--- TASK DATA ---
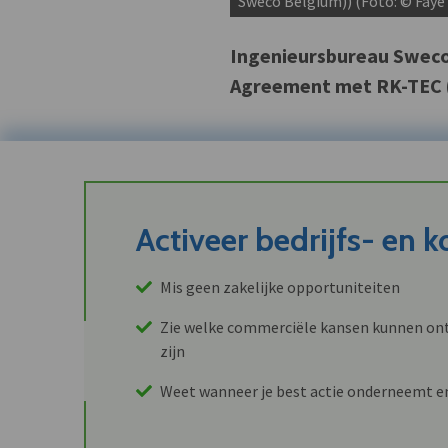
Sweco Belgium)) (Foto: © Faye
Ingenieursbureau Sweco 
Agreement met RK-TEC (
Activeer bedrijfs- en 
Mis geen zakelijke opportuniteiten
Zie welke commerciële kansen kunnen ont
zijn
Weet wanneer je best actie onderneemt e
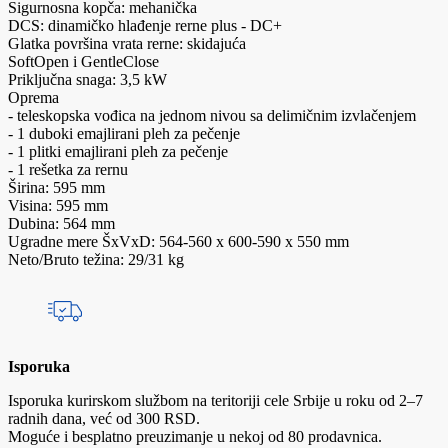
Sigurnosna kopča: mehanička
DCS: dinamičko hlađenje rerne plus - DC+
Glatka površina vrata rerne: skidajuća
SoftOpen i GentleClose
Priključna snaga: 3,5 kW
Oprema
- teleskopska vođica na jednom nivou sa delimičnim izvlačenjem
- 1 duboki emajlirani pleh za pečenje
- 1 plitki emajlirani pleh za pečenje
- 1 rešetka za rernu
Širina: 595 mm
Visina: 595 mm
Dubina: 564 mm
Ugradne mere ŠxVxD: 564-560 x 600-590 x 550 mm
Neto/Bruto težina: 29/31 kg
Isporuka
Isporuka kurirskom službom na teritoriji cele Srbije u roku od 2–7
radnih dana, već od 300 RSD.
Moguće i besplatno preuzimanje u nekoj od 80 prodavnica.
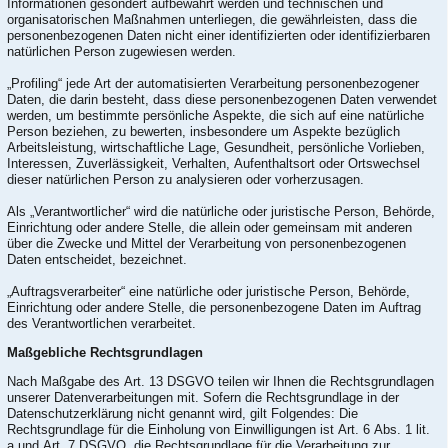
Informationen gesondert aufbewahrt werden und technischen und
organisatorischen Maßnahmen unterliegen, die gewährleisten, dass die
personenbezogenen Daten nicht einer identifizierten oder identifizierbaren
natürlichen Person zugewiesen werden.
„Profiling“ jede Art der automatisierten Verarbeitung personenbezogener
Daten, die darin besteht, dass diese personenbezogenen Daten verwendet
werden, um bestimmte persönliche Aspekte, die sich auf eine natürliche
Person beziehen, zu bewerten, insbesondere um Aspekte bezüglich
Arbeitsleistung, wirtschaftliche Lage, Gesundheit, persönliche Vorlieben,
Interessen, Zuverlässigkeit, Verhalten, Aufenthaltsort oder Ortswechsel
dieser natürlichen Person zu analysieren oder vorherzusagen.
Als „Verantwortlicher“ wird die natürliche oder juristische Person, Behörde,
Einrichtung oder andere Stelle, die allein oder gemeinsam mit anderen
über die Zwecke und Mittel der Verarbeitung von personenbezogenen
Daten entscheidet, bezeichnet.
„Auftragsverarbeiter“ eine natürliche oder juristische Person, Behörde,
Einrichtung oder andere Stelle, die personenbezogene Daten im Auftrag
des Verantwortlichen verarbeitet.
Maßgebliche Rechtsgrundlagen
Nach Maßgabe des Art. 13 DSGVO teilen wir Ihnen die Rechtsgrundlagen
unserer Datenverarbeitungen mit. Sofern die Rechtsgrundlage in der
Datenschutzerklärung nicht genannt wird, gilt Folgendes: Die
Rechtsgrundlage für die Einholung von Einwilligungen ist Art. 6 Abs. 1 lit.
a und Art. 7 DSGVO, die Rechtsgrundlage für die Verarbeitung zur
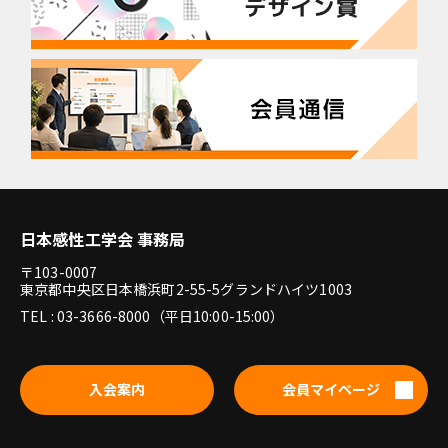
日本感性工学会 事務局
〒103-0007
東京都中央区日本橋浜町2-55-5グランドハイツ1003
TEL : 03-3666-8000（平日10:00-15:00）
入会案内
会員マイページ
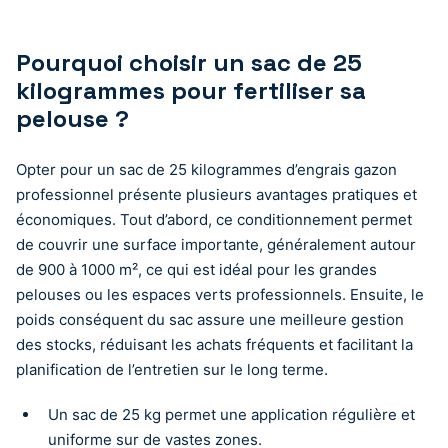
Pourquoi choisir un sac de 25
kilogrammes pour fertiliser sa
pelouse ?
Opter pour un sac de 25 kilogrammes d’engrais gazon
professionnel présente plusieurs avantages pratiques et
économiques. Tout d’abord, ce conditionnement permet
de couvrir une surface importante, généralement autour
de 900 à 1000 m², ce qui est idéal pour les grandes
pelouses ou les espaces verts professionnels. Ensuite, le
poids conséquent du sac assure une meilleure gestion
des stocks, réduisant les achats fréquents et facilitant la
planification de l’entretien sur le long terme.
Un sac de 25 kg permet une application régulière et
uniforme sur de vastes zones.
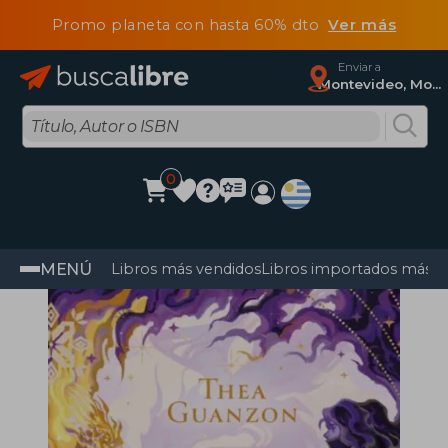
Promo planeta con hasta 60% dto
Ver más
Enviar a
Montevideo, Montevideo
0
MENÚ
Libros más vendidos
Libros importados más v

--- INSTRUCTIONS TO FOLLOW ---
Nothing should appear in the answer except the lines above from the line with "Priključna snaga: 3,5 kW" through the line with "Isporuka kurirskom službom", both included, written out exactly.

--- TASK RESULT ---
Priključna snaga: 3,5 kW
Oprema
- teleskopska vođica na jednom nivou sa delimičnim izvlačenjem
- 1 duboki emajlirani pleh za pečenje
- 1 plitki emajlirani pleh za pečenje
- 1 rešetka za rernu
Širina: 595 mm
Visina: 595 mm
Dubina: 564 mm
Ugradne mere ŠxVxD: 564-560 x 600-590 x 550 mm
Neto/Bruto težina: 29/31 kg
Isporuka
Isporuka kurirskom službom na teritoriji cele Srbije u roku od 2–7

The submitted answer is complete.